In the light of the previous sentence (and given Wilde’s own sexual proclivities) I like to imagine that not a few of the young men ruined were taken as lovers also. Dorian has the sort of sex appeal that does not discriminate. Beautiful and self destructive people are drawn to Dorian and he obliges them by flattering their beauty then destroying them.

A few notes I made as I read the book:

Lady Henry scores the best introduction in the whole book “She was a curious woman, whose dresses always looked as if they had been designed in a rage and put on in a tempest.” How does every woman not want to look like that?

As a language-nerd I was super-excited to see that the French that was in the book was not translated into English immediately afterward, however the conversation French phrases made it clear what was being said. When Dorian reads three particular stanzas of a French poem on Venice, they are relayed to us in their original form and the meaning is made clear in the reveal that follows. This is not always well done, in Anna Karenina**** Tolstoy throws French around like it’s Christmas and mostly I found it annoying and pretentious.

Harry to Dorian: “You will soon be going about like the converted, the revivalist, warning people against all the sins of which you have grown tired.” There is indeed no one so passionate about the evilness of x than the one who has turned from x themselves!

Is this a book everyone should read? I can’t decide. I think it has some interesting ideas but the package does not call for universal recommendation.

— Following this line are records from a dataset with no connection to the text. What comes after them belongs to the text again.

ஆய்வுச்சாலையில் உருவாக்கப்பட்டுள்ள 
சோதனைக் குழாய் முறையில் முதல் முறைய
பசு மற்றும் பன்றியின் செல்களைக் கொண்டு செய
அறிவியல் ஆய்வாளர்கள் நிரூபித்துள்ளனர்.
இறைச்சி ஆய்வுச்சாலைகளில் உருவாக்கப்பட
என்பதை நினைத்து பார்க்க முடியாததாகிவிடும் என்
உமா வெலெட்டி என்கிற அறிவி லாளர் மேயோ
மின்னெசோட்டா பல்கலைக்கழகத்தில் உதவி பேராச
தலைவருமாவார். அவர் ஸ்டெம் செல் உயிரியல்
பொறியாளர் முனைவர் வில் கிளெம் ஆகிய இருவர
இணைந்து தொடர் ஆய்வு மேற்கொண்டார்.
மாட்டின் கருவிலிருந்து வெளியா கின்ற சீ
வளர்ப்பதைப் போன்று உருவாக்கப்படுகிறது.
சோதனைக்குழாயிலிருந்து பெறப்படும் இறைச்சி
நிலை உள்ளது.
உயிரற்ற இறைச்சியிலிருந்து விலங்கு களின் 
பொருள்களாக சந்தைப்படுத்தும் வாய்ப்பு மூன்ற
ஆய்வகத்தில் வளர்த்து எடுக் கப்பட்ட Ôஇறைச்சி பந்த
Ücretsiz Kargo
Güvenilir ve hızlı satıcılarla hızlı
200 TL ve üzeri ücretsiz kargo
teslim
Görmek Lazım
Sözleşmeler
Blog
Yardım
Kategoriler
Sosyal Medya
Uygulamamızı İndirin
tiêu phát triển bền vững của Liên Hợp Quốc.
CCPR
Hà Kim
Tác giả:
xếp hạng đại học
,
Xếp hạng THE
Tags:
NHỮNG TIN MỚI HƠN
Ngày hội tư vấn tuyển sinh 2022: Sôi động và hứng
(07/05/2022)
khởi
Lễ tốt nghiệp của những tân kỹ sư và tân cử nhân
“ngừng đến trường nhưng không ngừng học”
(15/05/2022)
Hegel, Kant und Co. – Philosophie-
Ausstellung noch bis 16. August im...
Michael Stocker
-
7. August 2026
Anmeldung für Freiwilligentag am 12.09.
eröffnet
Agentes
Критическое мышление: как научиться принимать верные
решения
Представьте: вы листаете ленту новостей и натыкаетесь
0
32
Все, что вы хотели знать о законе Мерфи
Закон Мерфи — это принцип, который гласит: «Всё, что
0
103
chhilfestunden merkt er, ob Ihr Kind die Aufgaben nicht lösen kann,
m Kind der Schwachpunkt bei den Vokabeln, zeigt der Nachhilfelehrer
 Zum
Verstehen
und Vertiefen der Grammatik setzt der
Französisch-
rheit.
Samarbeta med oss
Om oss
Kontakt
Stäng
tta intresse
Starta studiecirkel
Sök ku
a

(read Emmeline's review here)

*she later retracted that statement saying that she meant something else

**Author of Middlesex which I have read and have yet to review, Emm’s review is here

***Apparently the first version which he was commissioned to write was ‘mawkish and nauseous’, ‘unclean’, ‘effeminate’ and ‘contaminating . I wonder if it details some of Dorian’s dalliances and if so are there still copies around?

****A book I read before we started the challenge and have not as yet retrospectively reviewed

Tuesday, January 3, 2012


Winne-the-Pooh by A.A. Milne

I may get accused of cheating, because I believe I am now in front of Emmeline book-wise, but that is only because today I read Winne-the-Pooh!

This is a really sweet book, I love Milne's style of writing, you can really imagine that it is his son's toys and he is telling the stories about them. When the real Christopher Robin is asking the narrator questions the answers are very much an adult storyteller's indulgent answers.

The whole thing is very sweet.

When Winne-the-Pooh was on tv the character I disliked most was Gopher, who I believe was introduced by Disney and was not an original Milne character. I also didn't like when the storylines were over the top. Those aspects that most reflect the nature of the book are what makes the show a classic and well-loved.

There is a tradition in my family of giving 'Now we are six' to children on their 6th birthdays and having read Winne-the-Pooh I may start bequeathing it and other Milne books on non-six birthdays!

I believe this is a book that everyone should read - it only took me 2 hours tops!